Fondamentaux et instruction obligatoire
Pour beaucoup, il apparaît évident que le syntagme des « fondamentaux » doit être partie prenante de la détermination de ce que l’on peut et doit attendre d’une instruction obligatoire. Et pourtant, ce n’est pas ce qu’il s’est passé historiquement, tant s’en faut. Et c’est fondamental.
Les « fondamentaux » ne sont pas dans la loi de 1882 instituant l’instruction obligatoire
La loi du 28 mars 1882 a instauré l’instruction obligatoire mais non pas l’école obligatoire puisqu’il est prévu que cette « instruction obligatoire pour les enfants des deux sexes âgés de six ans révolus à treize ans révolus peut être donnée soit dans des écoles publiques ou des écoles libres, soit dans les familles par le père de famille lui-même ou par toute autre personne qu’il aura choisie ».
Il est donc nécessaire de signaler ce que l’on considère comme relevant obligatoirement de cette instruction obligatoire.
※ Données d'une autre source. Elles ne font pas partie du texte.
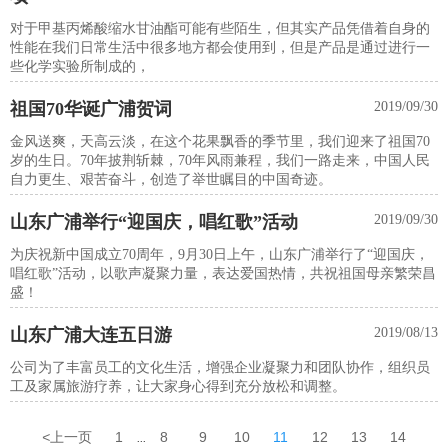
对于甲基丙烯酸缩水甘油酯可能有些陌生，但其实产品凭借着自身的
性能在我们日常生活中很多地方都会使用到，但是产品是通过进行一
些化学实验所制成的，
祖国70华诞广浦贺词
2019/09/30
金风送爽，天高云淡，在这个花果飘香的季节里，我们迎来了祖国70
岁的生日。70年披荆斩棘，70年风雨兼程，我们一路走来，中国人民
自力更生、艰苦奋斗，创造了举世瞩目的中国奇迹。
山东广浦举行“迎国庆，唱红歌”活动
2019/09/30
为庆祝新中国成立70周年，9月30日上午，山东广浦举行了“迎国庆，
唱红歌”活动，以歌声凝聚力量，表达爱国热情，共祝祖国母亲繁荣昌
盛！
山东广浦大连五日游
2019/08/13
公司为了丰富员工的文化生活，增强企业凝聚力和团队协作，组织员
工及家属旅游疗养，让大家身心得到充分放松和调整。
<
上一页
1
8
9
10
11
12
13
14
...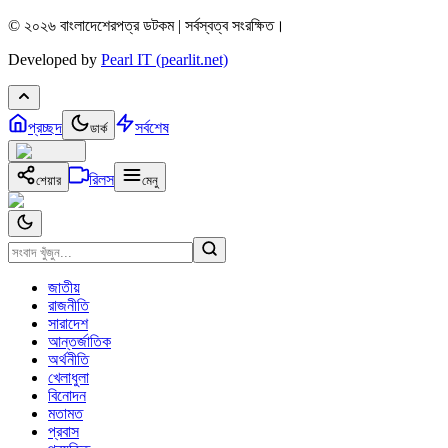
© ২০২৬ বাংলাদেশেরপত্র ডটকম | সর্বস্বত্ব সংরক্ষিত।
Developed by
Pearl IT (pearlit.net)
প্রচ্ছদ
সর্বশেষ
ডার্ক
রিলস
শেয়ার
মেনু
জাতীয়
রাজনীতি
সারাদেশ
আন্তর্জাতিক
অর্থনীতি
খেলাধুলা
বিনোদন
মতামত
প্রবাস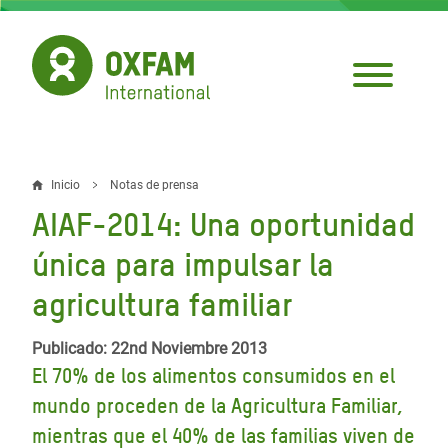
Pasar
al
contenido
principal
Inicio
Notas de prensa
Sobrescribir
AIAF-2014: Una oportunidad
enlaces
única para impulsar la
de
agricultura familiar
ayuda
a
Publicado: 22nd Noviembre 2013
la
El 70% de los alimentos consumidos en el
mundo proceden de la Agricultura Familiar,
navegación
mientras que el 40% de las familias viven de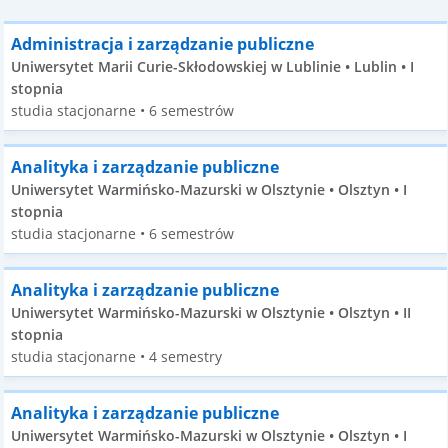
Administracja i zarządzanie publiczne
Uniwersytet Marii Curie-Skłodowskiej w Lublinie • Lublin • I
stopnia
studia stacjonarne • 6 semestrów
Analityka i zarządzanie publiczne
Uniwersytet Warmińsko-Mazurski w Olsztynie • Olsztyn • I
stopnia
studia stacjonarne • 6 semestrów
Analityka i zarządzanie publiczne
Uniwersytet Warmińsko-Mazurski w Olsztynie • Olsztyn • II
stopnia
studia stacjonarne • 4 semestry
Analityka i zarządzanie publiczne
Uniwersytet Warmińsko-Mazurski w Olsztynie • Olsztyn • I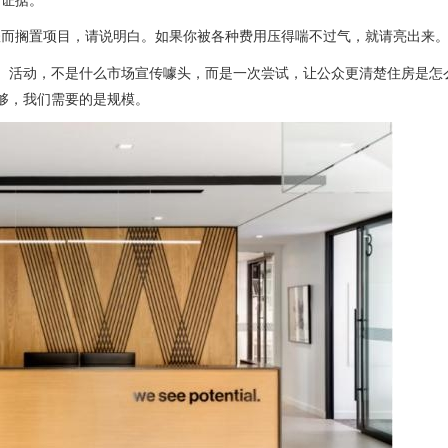
账而搁置项目，请说明白。如果你被各种费用压得喘不过气，就请亮出来
不是凭空出现的）活动，不是什么市场宣传噱头，而是一次尝试，让公众更清楚住房是怎
不够，我们需要的是规模。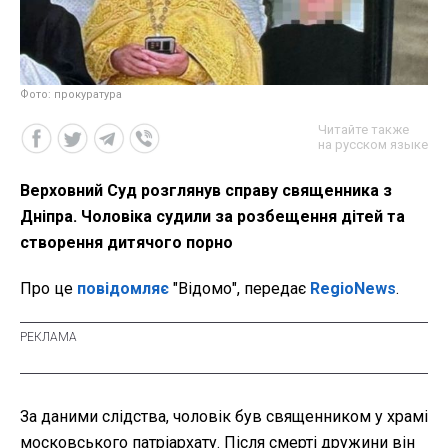
Фото: прокуратура
Читайте также
на русском языке
Верховний Суд розглянув справу священника з
Дніпра. Чоловіка судили за розбещення дітей та
створення дитячого порно
Про це
повідомляє
"Відомо", передає
RegioNews
.
За даними слідства, чоловік був священником у храмі
московського патріархату. Після смерті дружини він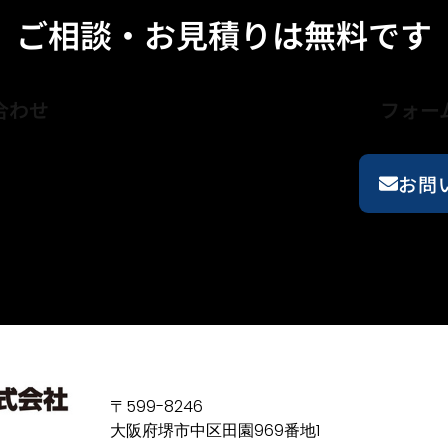
ご相談・お見積りは無料です
合わせ
フォー
24時間受付中
お問
〒599-8246
大阪府堺市中区田園969番地1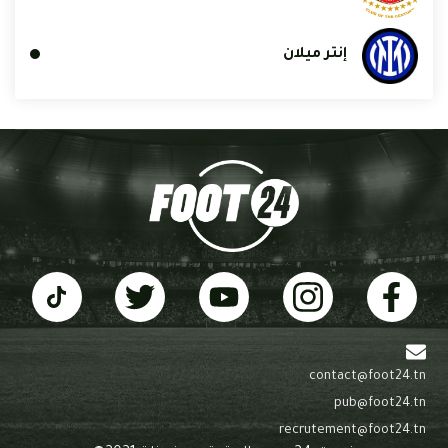
إنتر ميلان
contact@foot24.tn
pub@foot24.tn
recrutement@foot24.tn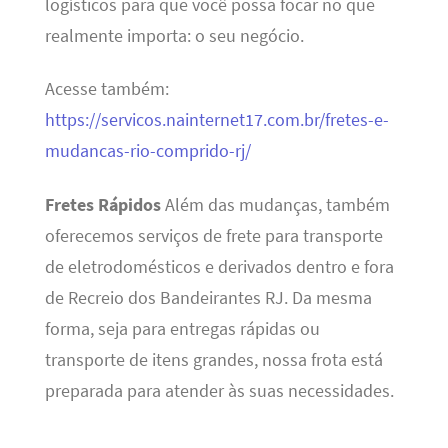
logísticos para que você possa focar no que
realmente importa: o seu negócio.
Acesse também:
https://servicos.nainternet17.com.br/fretes-e-
mudancas-rio-comprido-rj/
Fretes Rápidos
Além das mudanças, também
oferecemos serviços de frete para transporte
de eletrodomésticos e derivados dentro e fora
de Recreio dos Bandeirantes RJ. Da mesma
forma, seja para entregas rápidas ou
transporte de itens grandes, nossa frota está
preparada para atender às suas necessidades.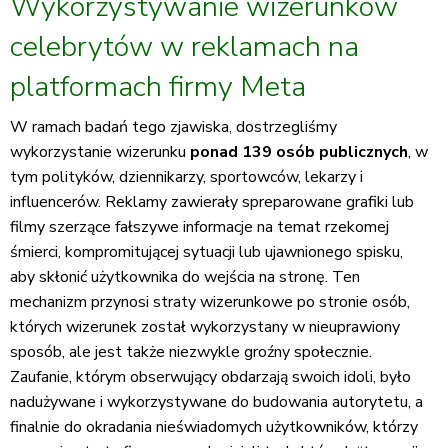
Wykorzystywanie wizerunków
celebrytów w reklamach na
platformach firmy Meta
W ramach badań tego zjawiska, dostrzegliśmy
wykorzystanie wizerunku
ponad 139 osób publicznych
, w
tym polityków, dziennikarzy, sportowców, lekarzy i
influencerów. Reklamy zawierały spreparowane grafiki lub
filmy szerzące fałszywe informacje na temat rzekomej
śmierci, kompromitującej sytuacji lub ujawnionego spisku,
aby skłonić użytkownika do wejścia na stronę. Ten
mechanizm przynosi straty wizerunkowe po stronie osób,
których wizerunek został wykorzystany w nieuprawiony
sposób, ale jest także niezwykle groźny społecznie.
Zaufanie, którym obserwujący obdarzają swoich idoli, było
nadużywane i wykorzystywane do budowania autorytetu, a
finalnie do okradania nieświadomych użytkowników, którzy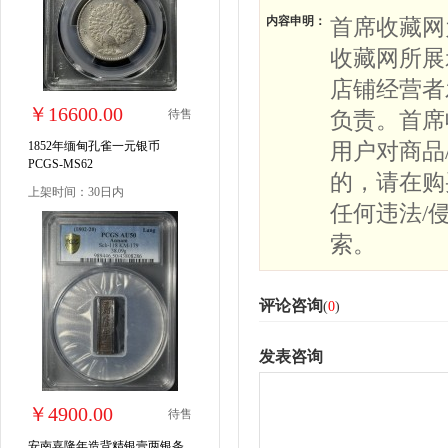
内容申明：
首席收藏网
收藏网所展
店铺经营者
￥16600.00
待售
负责。首席
用户对商品
1852年缅甸孔雀一元银币
PCGS-MS62
的，请在购
上架时间：30日内
任何违法/
索。
评论咨询
(
0
)
发表咨询
￥4900.00
待售
安南嘉隆年造背精银壹两银条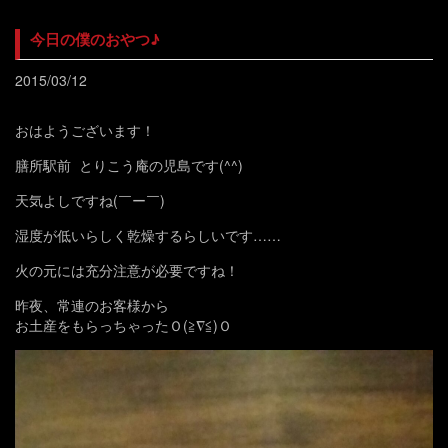
今日の僕のおやつ♪
2015/03/12
おはようございます！
膳所駅前 とりこう庵の児島です(^^)
天気よしですね(￣ー￣)
湿度が低いらしく乾燥するらしいです……
火の元には充分注意が必要ですね！
昨夜、常連のお客様から
お土産をもらっちゃったＯ(≧∇≦)Ｏ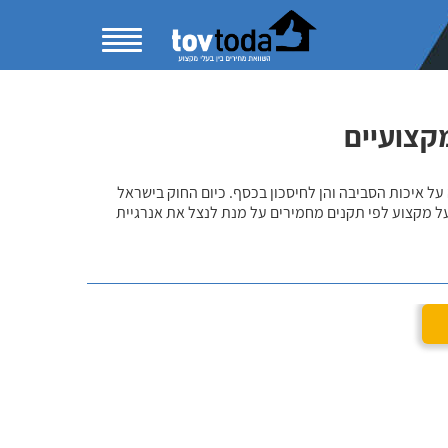
מקצועיים
ל איכות הסביבה והן לחיסכון בכסף. כיום החוק בישראל
ל מקצוע לפי תקנים מחמירים על מנת לנצל את אנרגיית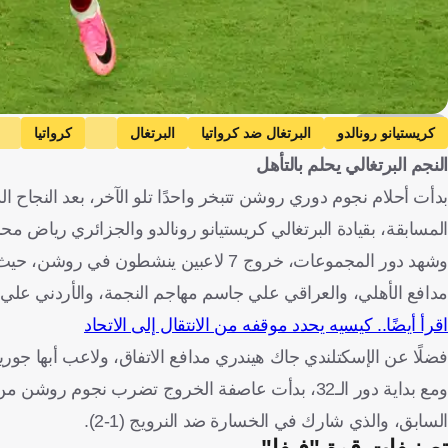
Getty Images
كريستيانو رونالدو
البرتغال ضد كرواتيا
البرتغال
كرواتيا
النجم البرتغالي يحلم بالتأهل
المملكة العربية السعودية
كرة قدم
المسابقة، بقيادة البرتغالي كريستيانو رونالدو والجزائري رياض محر
وشهد دور المجموعات، خروج 7 لاعبين ينشط
مدافع الأهلي، والعراقي علي جاسم مهاجم النجمة، والأردني علي
اقرأ أيضًا.. كيسيه يحدد موقفه من الانتقال إلى الاتحاد
فضلًا عن الإسكتلندي جاك هيندري مدافع الاتفاق، ولاعب أبها جور
السابق، والذي شارك في الخسارة ضد النرويج (1-2).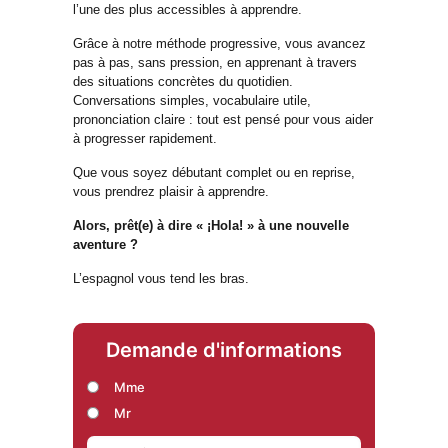
l’une des plus accessibles à apprendre.
Grâce à notre méthode progressive, vous avancez
pas à pas, sans pression, en apprenant à travers
des situations concrètes du quotidien.
Conversations simples, vocabulaire utile,
prononciation claire : tout est pensé pour vous aider
à progresser rapidement.
Que vous soyez débutant complet ou en reprise,
vous prendrez plaisir à apprendre.
Alors, prêt(e) à dire « ¡Hola! » à une nouvelle
aventure ?
L’espagnol vous tend les bras.
Demande d'informations
Mme
Mr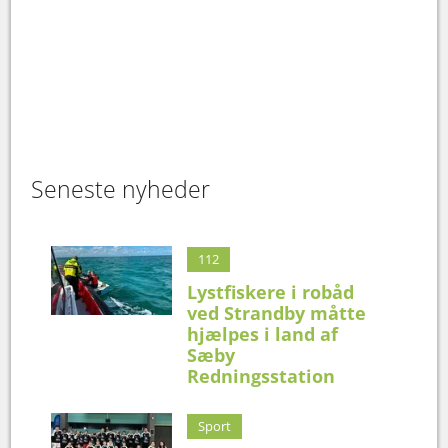
Seneste nyheder
112
Lystfiskere i robåd
ved Strandby måtte
hjælpes i land af
Sæby
Redningsstation
Sport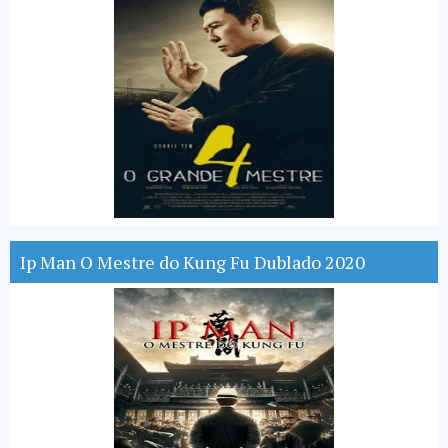
Ip Man O Mestre do Kung Fu Dublado 2020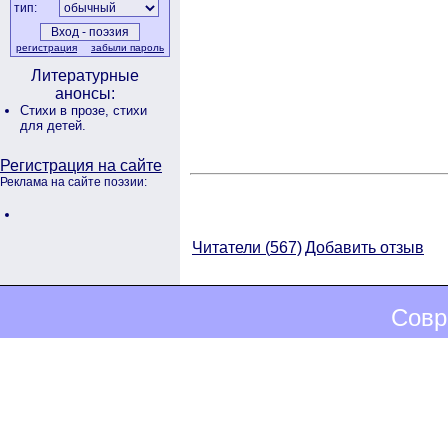
тип:
регистрация
забыли пароль
Литературные
анонсы:
Стихи в прозе,
стихи
для детей.
Регистрация на сайте
Реклама на сайте поэзии:
Читатели (
567)
Добавить отзыв
Совр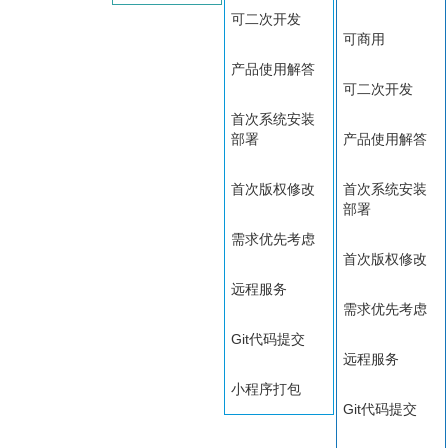
可二次开发
可商用
产品使用解答
可二次开发
首次系统安装
部署
产品使用解答
首次版权修改
首次系统安装
部署
需求优先考虑
首次版权修改
远程服务
需求优先考虑
Git代码提交
远程服务
小程序打包
Git代码提交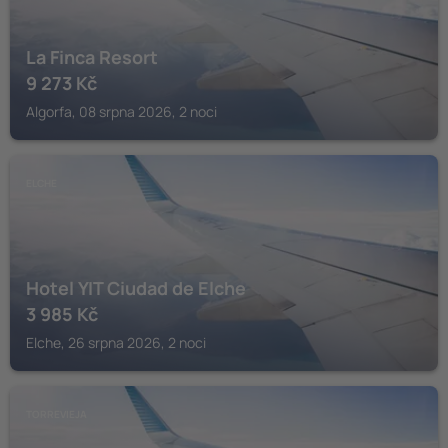
La Finca Resort
9 273
Kč
Algorfa, 08 srpna 2026, 2 noci
ELCHE
Hotel YIT Ciudad de Elche
3 985
Kč
Elche, 26 srpna 2026, 2 noci
TORREVIEJA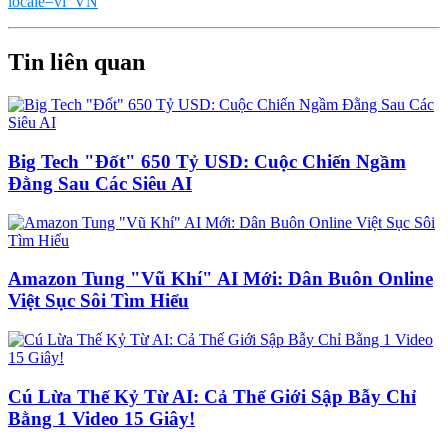
locale=vi_VN
Tin liên quan
Big Tech "Đốt" 650 Tỷ USD: Cuộc Chiến Ngầm
Đằng Sau Các Siêu AI
Amazon Tung "Vũ Khí" AI Mới: Dân Buôn Online
Việt Sục Sôi Tìm Hiểu
Cú Lừa Thế Kỷ Từ AI: Cả Thế Giới Sập Bẫy Chỉ
Bằng 1 Video 15 Giây!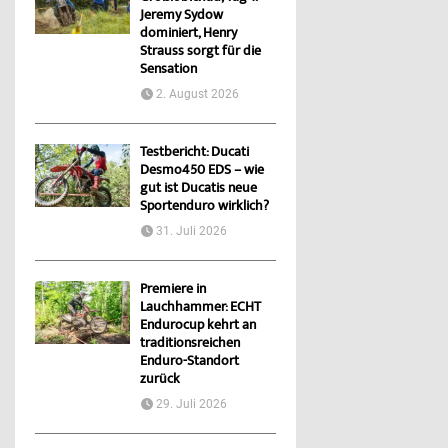
Jeremy Sydow
dominiert, Henry
Strauss sorgt für die
Sensation
2. August 2026
Testbericht: Ducati
Desmo450 EDS – wie
gut ist Ducatis neue
Sportenduro wirklich?
31. Juli 2026
Premiere in
Lauchhammer: ECHT
Endurocup kehrt an
traditionsreichen
Enduro-Standort
zurück
29. Juli 2026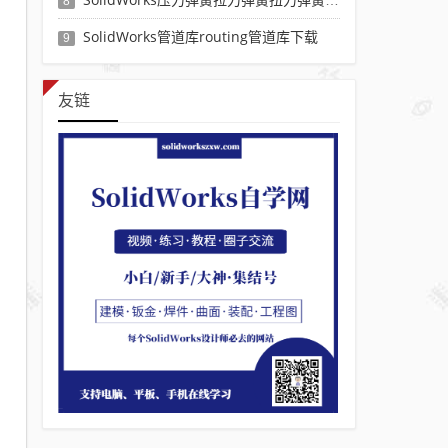
8
SolidWorks管道库routing管道库下载
9
友链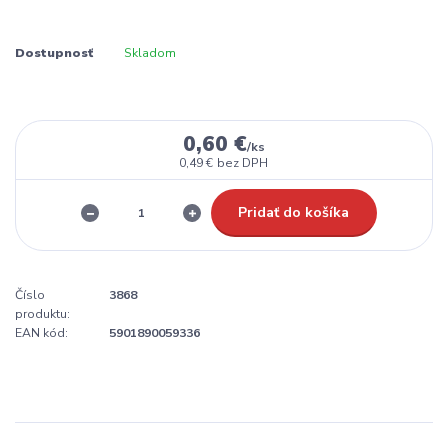
Dostupnosť
Skladom
0,60 €
/
ks
0,49 €
bez DPH
Pridať do košíka
Číslo
3868
produktu:
EAN kód:
5901890059336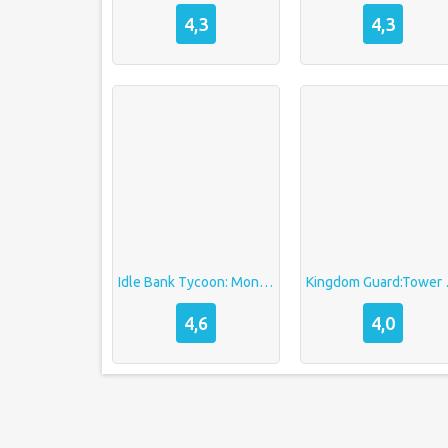
4,3
4,3
Idle Bank Tycoon: Money Empire Mod (Unlimited Money/Diamonds)
Kingdom Guard
4,6
4,0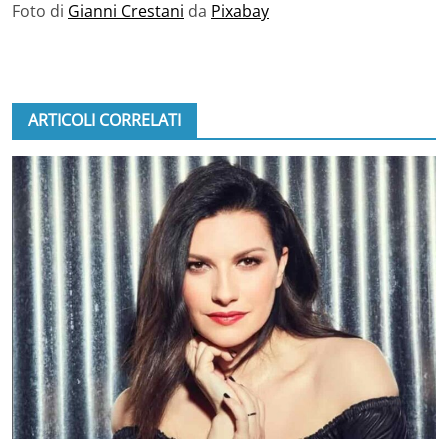
Foto di
Gianni Crestani
da
Pixabay
ARTICOLI CORRELATI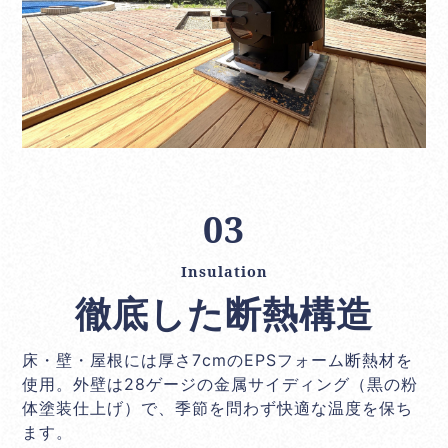
03
Insulation
徹底した断熱構造
床・壁・屋根には厚さ7cmのEPSフォーム断熱材を
使用。外壁は28ゲージの金属サイディング（黒の粉
体塗装仕上げ）で、季節を問わず快適な温度を保ち
ます。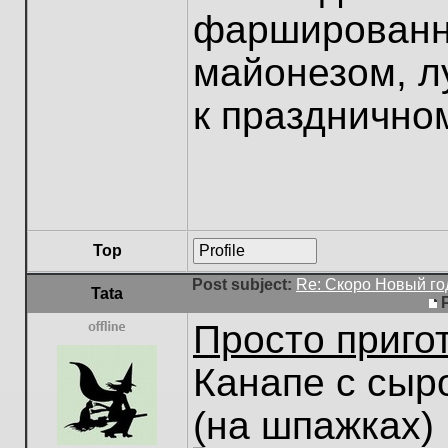
фаршированн
майонезом, л
к праздничном
Top
Profile
Post subject:
Re: Скоро Новый го
Tata
Просто приго
Offline
Канапе с сыр
(на шпажках)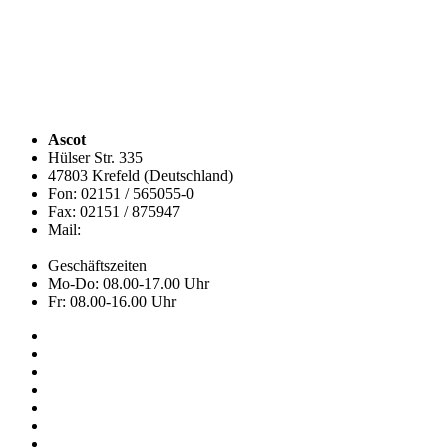
Ascot
Hülser Str. 335
47803 Krefeld (Deutschland)
Fon: 02151 / 565055-0
Fax: 02151 / 875947
Mail:
info@ascot.de
Geschäftszeiten
Mo-Do: 08.00-17.00 Uhr
Fr: 08.00-16.00 Uhr
Kollektion
Das sind wir
Adressen
Service
News
Onlineshop
NOS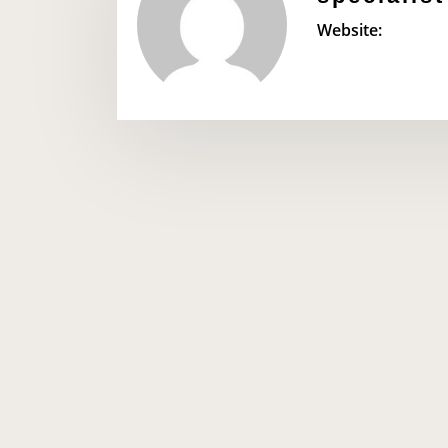
Website: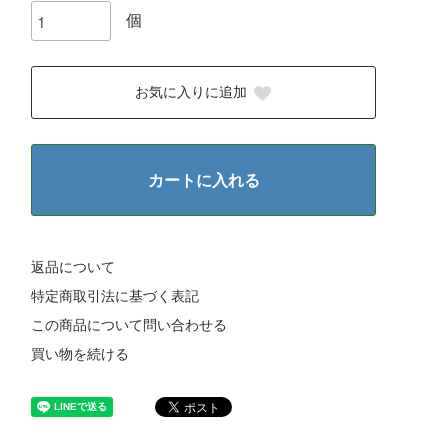
個
お気に入りに追加
カートに入れる
返品について
特定商取引法に基づく表記
この商品について問い合わせる
買い物を続ける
Et c’est ce qui est indiqué dans l’article premier de la loi elle-même: « L’enseignement primaire comprend : L’instruction morale et civique ; La lecture et l’écriture ; La langue et les éléments de la littérature française ; La géographie, particulièrement celle de la France ; L’histoire, particulièrement celle de la France jusqu’à nos jours ; Quelques notions usuelles de droit et d’économie politique ; Les éléments des sciences naturelles physiques et mathématiques ; leurs applications à l’agriculture, à l’hygiène, aux arts industriels, travaux manuels et usage des outils des principaux métiers ; Les éléments du dessin, du modelage et de la musique ; La gymnastique ; Pour les garçons, les exercices militaires ; Pour les filles, les travaux à l’aiguille ».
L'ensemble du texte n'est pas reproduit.